North Korea test-fired two different weapons systems this week, state media said Friday, part of a record-breaking streak of launches, as leader Kim Jong Un inspected an "important" munitions factory.
Pyongyang has conducted six weapons tests in January, including hypersonic missiles, one of the most intense barrages in a calendar month on record, as it doubles down on Kim's military-boosting plans and ignores US offers of talks.
The official Korean Central News Agency said the Tuesday test involved long-range cruise missiles flying over the East Sea -- also known as the Sea of Japan -- and hitting "the target island 1,800 km away."
Thursday's launch then saw two "tactical guided missiles" hit a "target island", KCNA added, "proving that the explosive power of the conventional warhead complied with the design requirements."

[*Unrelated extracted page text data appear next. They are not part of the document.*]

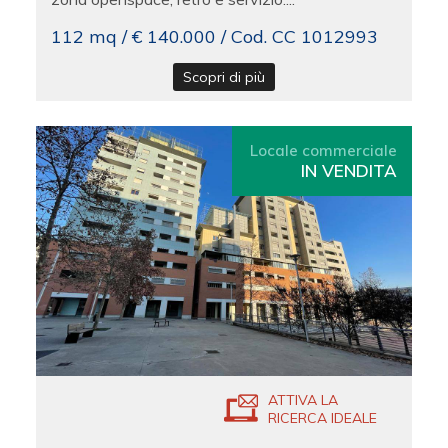
112 mq / € 140.000 / Cod. CC 1012993
Scopri di più
Locale commerciale
IN VENDITA
ATTIVA LA
RICERCA IDEALE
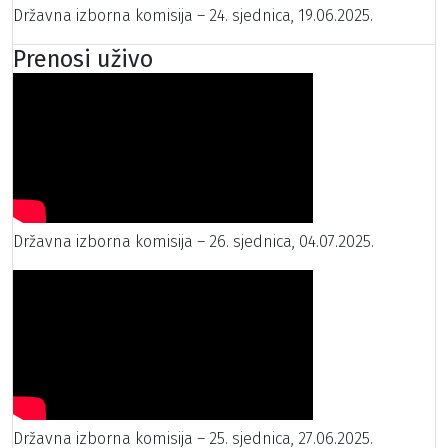
Državna izborna komisija – 24. sjednica, 19.06.2025.
Prenosi uživo
Državna izborna komisija – 26. sjednica, 04.07.2025.
Državna izborna komisija – 25. sjednica, 27.06.2025.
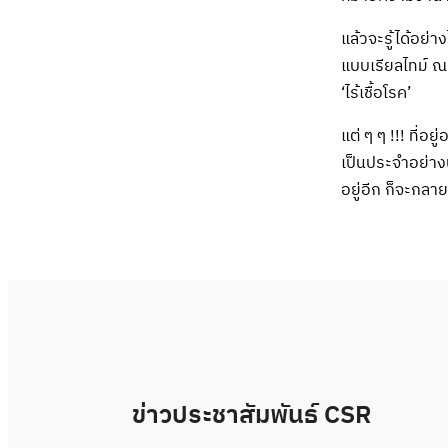
แล้วจะรู้ได้อย่
แบบเรียลไทม์ ณ เ
‘ไร้เชื้อโรค’
แต่ ๆ ๆ !!! ที่
เป็นประจำอย่าง
อยู่อีก ก็จะกลาย
ข่าวประชาสัมพันธ์ CSR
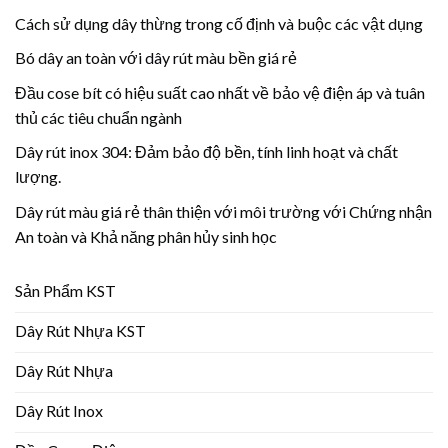
Cách sử dụng dây thừng trong cố định và buộc các vật dụng
Bó dây an toàn với dây rút màu bền giá rẻ
Đầu cose bít có hiệu suất cao nhất về bảo vệ điện áp và tuân
thủ các tiêu chuẩn ngành
Dây rút inox 304: Đảm bảo độ bền, tính linh hoạt và chất
lượng.
Dây rút màu giá rẻ thân thiện với môi trường với Chứng nhận
An toàn và Khả năng phân hủy sinh học
Sản Phẩm KST
Dây Rút Nhựa KST
Dây Rút Nhựa
Dây Rút Inox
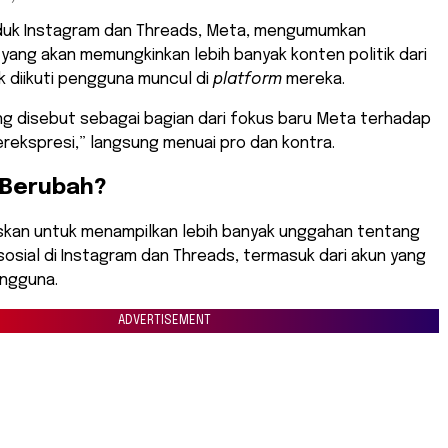
duk Instagram dan Threads, Meta, mengumumkan
 yang akan memungkinkan lebih banyak konten politik dari
k diikuti pengguna muncul di
platform
mereka.
ang disebut sebagai bagian dari fokus baru Meta terhadap
rekspresi,” langsung menuai pro dan kontra.
 Berubah?
an untuk menampilkan lebih banyak unggahan tentang
u sosial di Instagram dan Threads, termasuk dari akun yang
engguna.
ADVERTISEMENT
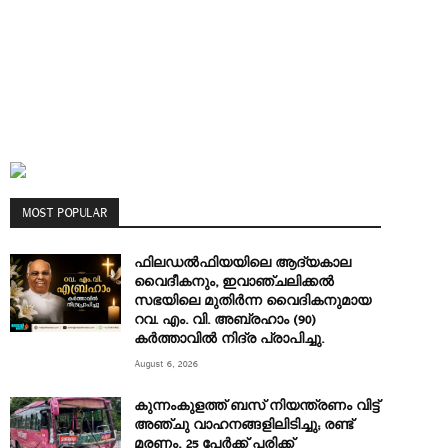
MOST POPULAR
ഫിലഡൽഫിയയിലെ ആദ്യകാല
വൈദീകനും, ഇവാഞ്ചലിക്കൽ
സഭയിലെ മുതിർന്ന വൈദികനുമായ
റവ. എം. വി. അബ്രഹാം (90)
കർത്താവിൽ നിദ്ര പ്രാപിച്ചു.
August 6, 2026
കുന്നംകുളത്ത് ബസ് നിയന്ത്രണം വിട്ട്
അഞ്ചു വാഹനങ്ങളിലിടിച്ചു; രണ്ട്
മരണം, 25 പേർക്ക് പരിക്ക്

The flurry of sanctions-busting tests this month come after Kim re-avowed his commitment to military modernisation at a key party speech in December.
Washington imposed new sanctions in response, prompting Pyongyang to double down on weapons testing and hint last week that it could abandon a years-long self-imposed moratorium on nuclear and long-range tests.
On Friday, KCNA ran photographs showing Kim, wearing his usual long black belted leather jacket, surrounded by uniformed officials -- their faces pixelated out -- inspecting a munitions factory that produces "a major weapon system".
Kim said he "highly appreciated" the factory's role in modernising his weapons programme, KCNA reported.
He said "the factory holds a very important position and duty in modernizing the country's armed forces," it added.
KCNA did not mention Kim attending the weapons tests this week, but a separate state media report said he inspected a vegetable farm in the Ryonpho area of Hamju county, which is close to the site of the Thursday test.
- Signs of progress -
The January launches are all part of North Korea's five-year weapons development plan to "upgrade its strategic arsenal," Hong Min of the Korea Institute for National Unification in Seoul told AFP.
"The cruise missiles fired Tuesday are an extension of the same type of missiles fired from last September with improvements in distance and speed," he said.
The string of tests are also a response to South Korea's own efforts to upgrade its weapons systems, with successful tests in 2021 of supersonic and new submarine-launched ballistic missiles, he said.
"The North is showing it's also developing missiles to counter what the South has on its hand," he added.
The string of tests comes at a delicate time in the region, with Kim's sole major ally China set to host the Winter Olympics next month and South Korea gearing up for a presidential election in March.
Domestically, North Korea is preparing to celebrate the 80th anniversary of the birth of late leader Kim Jong Il in February, as well as the 110th birthday of founder Kim Il Sung in April.
The need to celebrate such "prominent anniversaries" helps explain the recent string of tests, said analyst Ankit Panda.
"We should expect a bumpy first half of the year," he told AFP.
He said it was also possible that Covid concerns had forced North Korea to modify its usual winter training schedule, prompting a shift to missile testing to ensure "positive propaganda" on national defence domestically.
"This could be all the more important at a time when the national economy is doing poorly and agricultural output may threaten famine-like conditions," he added.
The impoverished North, reeling economically from a self-imposed coronavirus blockade, has recently restarted cross-border trade with China.